(Saved entries)
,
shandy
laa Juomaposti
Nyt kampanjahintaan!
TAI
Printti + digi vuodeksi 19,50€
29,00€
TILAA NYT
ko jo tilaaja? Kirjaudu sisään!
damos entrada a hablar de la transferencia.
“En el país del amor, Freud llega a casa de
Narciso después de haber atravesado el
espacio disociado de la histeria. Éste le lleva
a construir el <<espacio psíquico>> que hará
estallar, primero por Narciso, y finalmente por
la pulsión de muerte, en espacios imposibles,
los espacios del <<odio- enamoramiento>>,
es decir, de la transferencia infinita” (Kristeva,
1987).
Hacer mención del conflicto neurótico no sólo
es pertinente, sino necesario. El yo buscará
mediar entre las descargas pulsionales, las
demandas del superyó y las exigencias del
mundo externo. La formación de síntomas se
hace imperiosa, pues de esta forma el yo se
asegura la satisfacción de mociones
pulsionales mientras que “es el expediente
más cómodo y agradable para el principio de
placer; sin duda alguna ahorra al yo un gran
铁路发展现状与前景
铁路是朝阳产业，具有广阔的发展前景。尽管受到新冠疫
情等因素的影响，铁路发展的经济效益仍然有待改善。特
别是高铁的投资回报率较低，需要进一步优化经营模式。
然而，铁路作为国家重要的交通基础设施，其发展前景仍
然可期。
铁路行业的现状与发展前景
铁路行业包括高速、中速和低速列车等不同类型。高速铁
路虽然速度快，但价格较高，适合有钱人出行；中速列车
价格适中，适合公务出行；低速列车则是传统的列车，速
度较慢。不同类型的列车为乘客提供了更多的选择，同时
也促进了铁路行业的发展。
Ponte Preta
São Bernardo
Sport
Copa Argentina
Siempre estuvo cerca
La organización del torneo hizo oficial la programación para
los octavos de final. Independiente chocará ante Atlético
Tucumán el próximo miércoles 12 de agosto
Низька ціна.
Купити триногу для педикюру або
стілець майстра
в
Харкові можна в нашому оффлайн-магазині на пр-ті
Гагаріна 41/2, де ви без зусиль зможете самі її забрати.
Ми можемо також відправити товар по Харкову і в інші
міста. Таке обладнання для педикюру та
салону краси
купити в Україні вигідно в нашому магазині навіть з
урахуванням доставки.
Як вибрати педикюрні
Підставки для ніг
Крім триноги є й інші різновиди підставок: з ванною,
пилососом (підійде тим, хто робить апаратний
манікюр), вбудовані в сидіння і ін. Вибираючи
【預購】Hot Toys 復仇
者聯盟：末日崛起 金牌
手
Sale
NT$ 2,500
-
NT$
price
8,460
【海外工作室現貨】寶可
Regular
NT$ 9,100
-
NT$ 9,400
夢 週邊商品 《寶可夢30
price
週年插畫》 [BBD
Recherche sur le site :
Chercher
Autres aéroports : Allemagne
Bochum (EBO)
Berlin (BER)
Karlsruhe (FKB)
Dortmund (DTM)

Task to complete
Would you copy out all of the entries exactly?

Reply to the exercise
,
shandy
laa Juomaposti
Nyt kampanjahintaan!
TAI
Printti + digi vuodeksi 19,50€
29,00€
TILAA NYT
ko jo tilaaja? Kirjaudu sisään!
damos entrada a hablar de la transferencia.
“En el país del amor, Freud llega a casa de
Narciso después de haber atravesado el
espacio disociado de la histeria. Éste le lleva
a construir el <<espacio psíquico>> que hará
estallar, primero por Narciso, y finalmente por
la pulsión de muerte, en espacios imposibles,
los espacios del <<odio- enamoramiento>>,
es decir, de la transferencia infinita” (Kristeva,
1987).
Hacer mención del conflicto neurótico no sólo
es pertinente, sino necesario. El yo buscará
mediar entre las descargas pulsionales, las
demandas del superyó y las exigencias del
mundo externo. La formación de síntomas se
hace imperiosa, pues de esta forma el yo se
asegura la satisfacción de mociones
pulsionales mientras que “es el expediente
más cómodo y agradable para el principio de
placer; sin duda alguna ahorra al yo un gran
铁路发展现状与前景
铁路是朝阳产业，具有广阔的发展前景。尽管受到新冠疫
情等因素的影响，铁路发展的经济效益仍然有待改善。特
别是高铁的投资回报率较低，需要进一步优化经营模式。
然而，铁路作为国家重要的交通基础设施，其发展前景仍
然可期。
铁路行业的现状与发展前景
铁路行业包括高速、中速和低速列车等不同类型。高速铁
路虽然速度快，但价格较高，适合有钱人出行；中速列车
价格适中，适合公务出行；低速列车则是传统的列车，速
度较慢。不同类型的列车为乘客提供了更多的选择，同时
也促进了铁路行业的发展。
Ponte Preta
São Bernardo
Sport
Copa Argentina
Siempre estuvo cerca
La organización del torneo hizo oficial la programación para
los octavos de final. Independiente chocará ante Atlético
Tucumán el próximo miércoles 12 de agosto
Низька ціна.
Купити триногу для педикюру або
стілець майстра
в
Харкові можна в нашому оффлайн-магазині на пр-ті
Гагаріна 41/2, де ви без зусиль зможете самі її забрати.
Ми можемо також відправити товар по Харкову і в інші
міста. Таке обладнання для педикюру та
салону краси
купити в Україні вигідно в нашому магазині навіть з
урахуванням доставки.
Як вибрати педикюрні
Підставки для ніг
Крім триноги є й інші різновиди підставок: з ванною,
пилососом (підійде тим, хто робить апаратний
манікюр), вбудовані в сидіння і ін. Вибираючи
【預購】Hot Toys 復仇
者聯盟：末日崛起 金牌
手
Sale
NT$ 2,500
-
NT$
price
8,460
【海外工作室現貨】寶可
Regular
NT$ 9,100
-
NT$ 9,400
夢 週邊商品 《寶可夢30
price
週年插畫》 [BBD
Recherche sur le site :
Chercher
Autres aéroports : Allemagne
Bochum (EBO)
Berlin (BER)
Karlsruhe (FKB)
Dortmund (DTM)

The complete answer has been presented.